For years, international aid with artemisinin-based pills was limited, as donors preferred to supply the cheaper but less-effective chloroquine. It was not until 2004 that the Global Fund agreed to provide funding to purchase these drugs. In the gap, substandard and fake artemisinin pills contributed to growing resistance.

Shah discusses her own travels to malaria-endemic regions, including Panama and Malawi. She visits malaria research institutes such as Harvard. Shah also discussed the way in which people living in malaria-endemic areas view the disease. There may be distrust in the medical establishment and disbelief in the mosquito as the primary vector. Many people consider malaria to be a mild disease, or simply a fact of life. In the present day, private corporations such as Marathon, Exxon-Mobil, and the Gates Foundation have taken leading roles in the fight against malaria. Shah comments about the different motivations behind this shift away from the WHO and NGOs. Shah concludes that the only effective way to win the fight against malaria will be from local communities, rather than top-down international efforts.

==Reception and awards==

In a review for the Journal of Clinical Investigation, Christopher Plowe called Shah's book "gripping, balanced, and impressively wise." The review praised the book for its thorough exploration of malaria, despite its lack of technical jargon. Plowe notes that there are a few minor stumbles: for example, Shah makes a common error when describing the basis by which malaria develops resistance to chloroquine. The review praised the way in which Shah's background as a journalist allowed her to portray important historical figures, as well as modern-day fighters against malaria. Plowe concluded that the book is both humbling and discouraging, yet enlightening and entertaining.

A review in The Journal of Nuclear Medicine commented on Shah's style, which avoids excessive scientific detail in favor of simple prose. The review stated that Shah "provides us a unique perspective about those living day to day with the parasite." They commented about the legacy of colonialism with regards to malaria, noting that modern-day research centers such as Harvard are often in areas where malaria is not endemic. The reviewers concluded by recommending the book to readers interested in "health-care epidemiology, political health-care policy, and medical technologic advances of this deadly disease."

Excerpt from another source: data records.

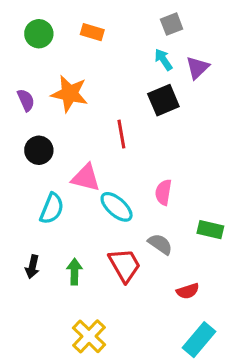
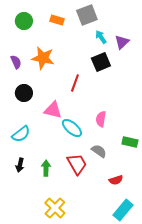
gray square: (172, 24) -> (87, 15), moved, size x1.5
red line: (121, 134) -> (75, 83), turned 30
cyan semicircle: (52, 209) -> (21, 134), moved, turned 30

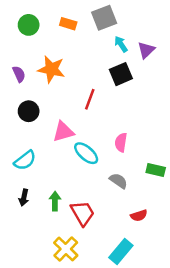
pink triangle: (53, 110) -> (63, 132), turned -30
red trapezoid: (77, 164) -> (83, 213), moved
cyan rectangle: (123, 210) -> (121, 251), moved

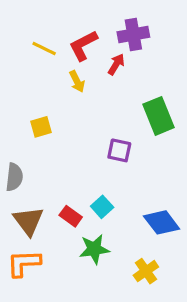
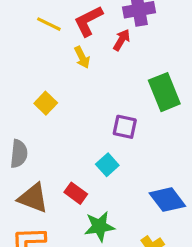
yellow square: (41, 127) -> (46, 103), turned -30
cyan square: (102, 207) -> (107, 165), moved
brown triangle: (28, 221) -> (33, 198), turned -32

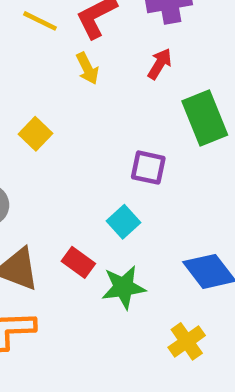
red arrow: (122, 40) -> (160, 64), moved
green star: (99, 226) -> (124, 287), moved

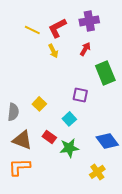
yellow square: (35, 134) -> (39, 104), moved

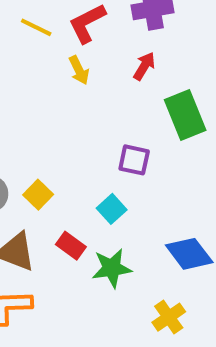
yellow square: (39, 104) -> (38, 195), moved

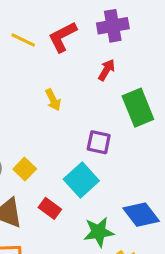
yellow arrow: (79, 70) -> (53, 100), moved
cyan square: (112, 209) -> (81, 180), size x1.5
green star: (112, 268) -> (99, 232), moved

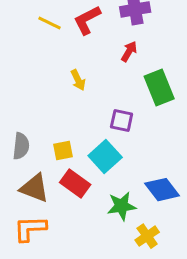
yellow square: (25, 169) -> (63, 151), moved, turned 35
red rectangle: (50, 208) -> (75, 184), size x1.4

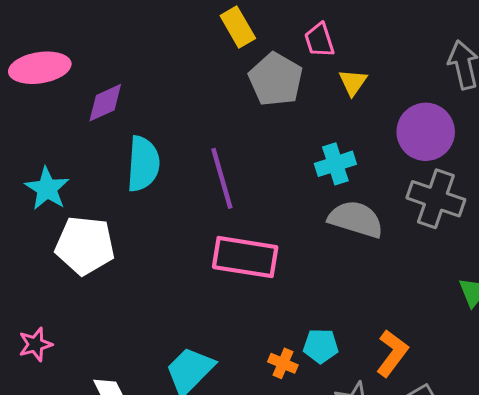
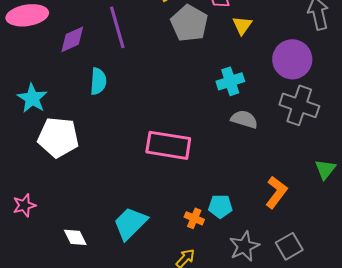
cyan semicircle: (143, 164) -> (98, 81), size x0.7
purple line: (222, 178) -> (117, 27), moved
gray semicircle: (356, 219) -> (244, 119), size x0.7
orange L-shape: (392, 353) -> (276, 192), moved

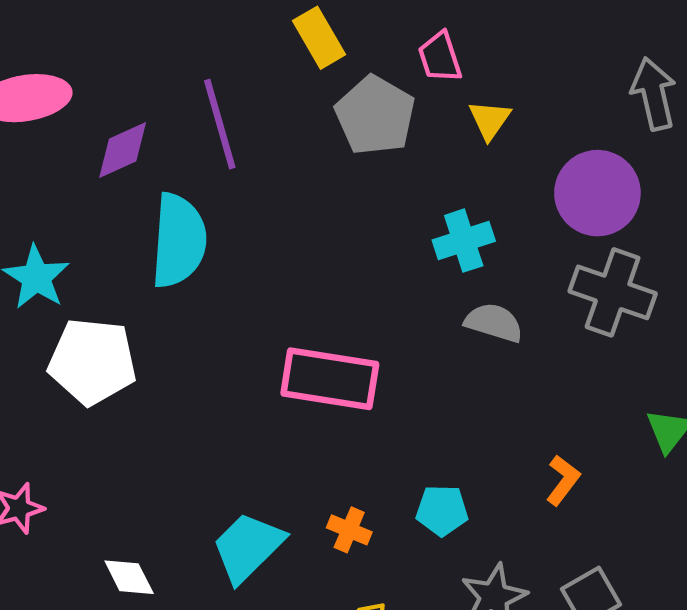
cyan semicircle: (98, 81) -> (179, 241), size x1.6
orange L-shape: (276, 192) -> (563, 480), size x0.7
orange cross: (194, 218) -> (349, 530), moved

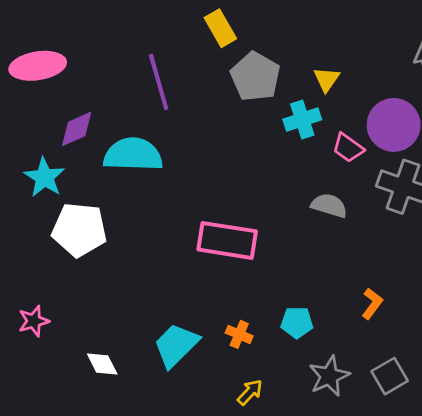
pink trapezoid: (440, 57) -> (348, 148), moved, turned -36
purple diamond: (123, 150) -> (77, 129), moved
cyan semicircle: (179, 241) -> (133, 154), turned -92
cyan cross: (464, 241) -> (302, 120), moved

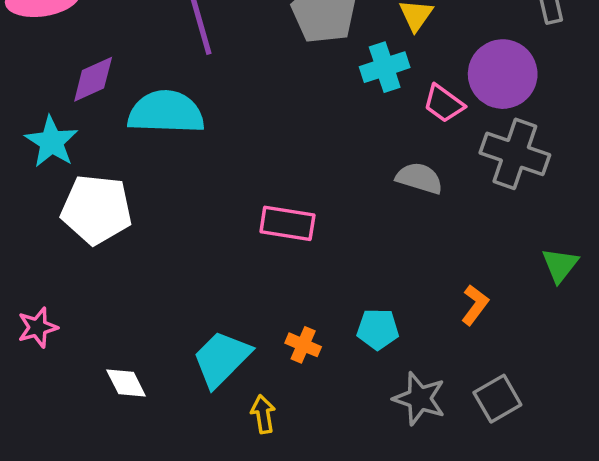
pink rectangle: (227, 240) -> (287, 223), size x0.7
gray star: (329, 376) -> (419, 399), turned -30
yellow arrow: (250, 392) -> (263, 414), moved, turned -52

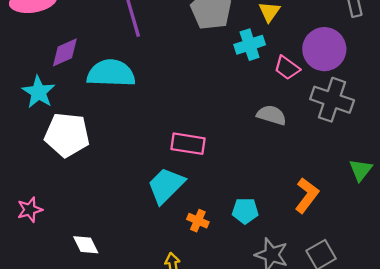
orange L-shape: (475, 305) -> (307, 195), size x1.4
cyan trapezoid: (222, 359) -> (166, 185), moved

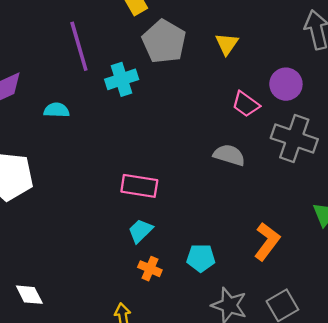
cyan cross: (250, 45) -> (122, 79), moved
purple circle: (324, 49) -> (286, 84), size x0.7
cyan semicircle: (111, 73) -> (56, 110), size x0.5
cyan trapezoid: (166, 185) -> (140, 231), moved, size x0.6

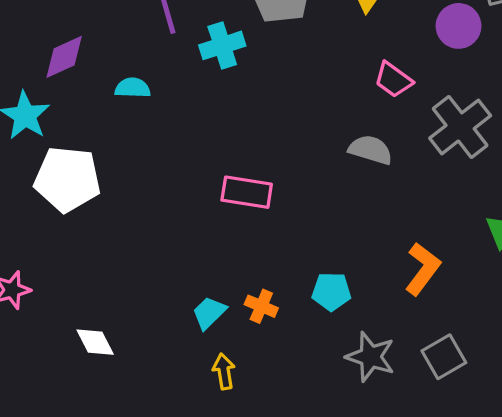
purple circle: (286, 84) -> (459, 26), moved
gray cross: (294, 139) -> (460, 127), turned 33
cyan trapezoid: (140, 231) -> (209, 313), moved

Writing for NPR, Michael Schaub states that Shah showed "the same curiosity, eye for history, and anger on behalf of the oppressed" which permeated her earlier works. Schaub felt that the book's conversational writing style was its biggest strength. The review felt that Shah's book was a clearheaded call to arms, although written without alarmism. Schaub concluded that The Fever was an essential read.

Kirkus Reviews wrote that Shah's treatment of malaria argued that the disease was in control, rather than humans. The review called the book a "sad, sobering account" that nevertheless had important implications, particularly for policymakers.